As we could not recover the expected metabolites from the liquid phase, we examined levels of 1-propanol, propanal and other potential metabolites in the headspace using proton-transfer-reaction mass spectrometry (PTR-TOF-MS) and estimated the concentrations in liquid media according to Henry’s law assuming air-water equilibrium. The detection of 1-propanol and propanal was confirmed by gas chromatography-MS (GC-MS). Smaller amounts of 2-ethyl-2-butenal and 2-methyl-pentanal were detected by both PTR-MS and GC/MS. Propanal levels were estimated 4.4-times higher based on headspace measurement than levels determined with HPLC-RI, and estimates for 1-propanol were 1.6-fold higher (Suppl.
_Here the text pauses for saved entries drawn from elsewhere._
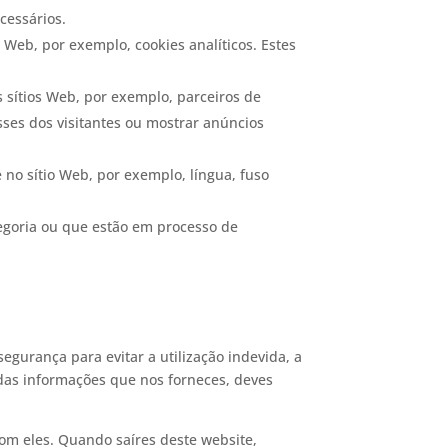
cessários.
 Web, por exemplo, cookies analíticos. Estes
s sítios Web, por exemplo, parceiros de
sses dos visitantes ou mostrar anúncios
 no sítio Web, por exemplo, língua, fuso
egoria ou que estão em processo de
egurança para evitar a utilização indevida, a
das informações que nos forneces, deves
om eles. Quando saíres deste website,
Table S2). The carbon C1,2PD that could be recovered as Cpropanol+Cpropanal was approx. 60%. As we observed a peak in HPLC-RI profiles at the retention time of 1,3-propanediol (1,3PD), we suggest that additional aldehyde hydration events occur in the liquid medium, which might account for the discrepancy between measured and estimated levels.

Taken together, our data show that C. perfringens metabolised 1,2PD to 1-propanol with a C1,2PD recovery of 33–60% depending on analysis of compounds present in the liquid broth or the headspace.
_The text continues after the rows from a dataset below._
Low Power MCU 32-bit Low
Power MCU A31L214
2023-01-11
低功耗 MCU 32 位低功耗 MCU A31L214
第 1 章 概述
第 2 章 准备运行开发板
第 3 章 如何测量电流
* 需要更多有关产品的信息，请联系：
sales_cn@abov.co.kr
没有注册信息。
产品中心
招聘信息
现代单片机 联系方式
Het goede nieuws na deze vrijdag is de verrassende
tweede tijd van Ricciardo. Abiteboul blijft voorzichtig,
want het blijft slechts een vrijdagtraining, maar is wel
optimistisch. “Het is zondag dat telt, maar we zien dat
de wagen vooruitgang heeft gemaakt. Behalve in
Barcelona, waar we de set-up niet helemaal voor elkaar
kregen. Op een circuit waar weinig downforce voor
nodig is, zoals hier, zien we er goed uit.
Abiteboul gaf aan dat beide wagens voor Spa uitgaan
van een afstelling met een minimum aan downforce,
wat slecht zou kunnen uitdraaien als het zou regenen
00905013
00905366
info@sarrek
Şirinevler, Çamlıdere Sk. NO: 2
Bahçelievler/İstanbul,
Gene expression profiles support observation of 1,2PD being mainly utilised to 1-propanol

Based on cultivation studies and genome characterisation, C. perfringens FMT 1006 did not form propionate when incubated in YC-PD50 and did not possess any genes related to propionate formation via PduP. We next determined gene expression profiles of C. perfringens when grown in YC-G50, YC-PD50 and YC. RNA was collected during the exponential phase of growth in YC-G50, while samples for RNA profiling of YC and YC-PD50 were obtained when the OD600 increased after 3 and 4 h incubation, respectively. Custom gene expression microarrays were synthesised using maskless DNA photolithography [29,30,31] and were hybridised using RNA transcribed to fluorescently labelled cDNA.
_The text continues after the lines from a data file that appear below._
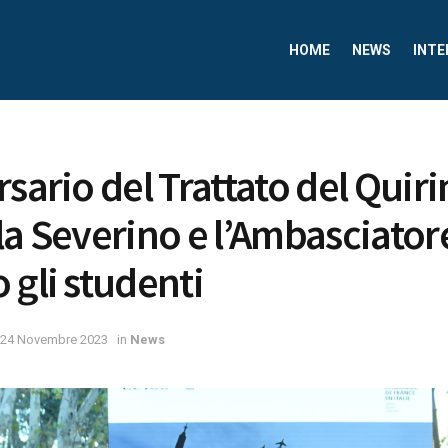
HOME
NEWS
INTE
sario del Trattato del Quirin
la Severino e l’Ambasciator
 gli studenti
24 Novembre 2023
in
News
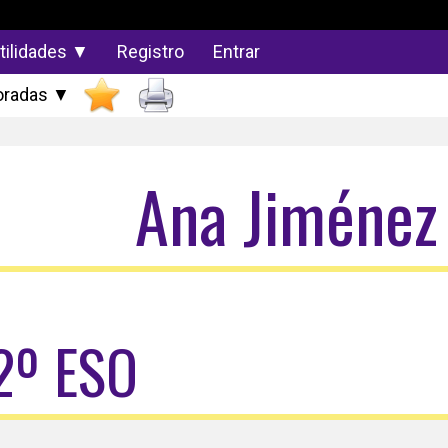
tilidades ▼
Registro
Entrar
radas ▼
Ana Jiménez
2º ESO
In YC-PD50, genes of the pdu cluster, i.e. pduCDE, pduGH, pduO, dhaG and dhaT had higher fluorescence signal (p < 0.05) compared with YC-G50 or YC (Table 2). At the same time, genes of the eut clustereut (eutA, eutB, eutM and pduL) had a lower signal (p < 0.05) in YC-PD50 compared to YC or YC-G50 (Table 2). pduW was not differently expressed. In YC-G50, genes related to glucose utilisation (acetyl-coA transferase thlA, L-lactate dehydrogenase ldh) or electron transfer (e.g. flavodoxin T_00556 or NADH oxidoreductase T_00907) were significantly (p < 0.05) upregulated compared to YC-PD50 (Table 2).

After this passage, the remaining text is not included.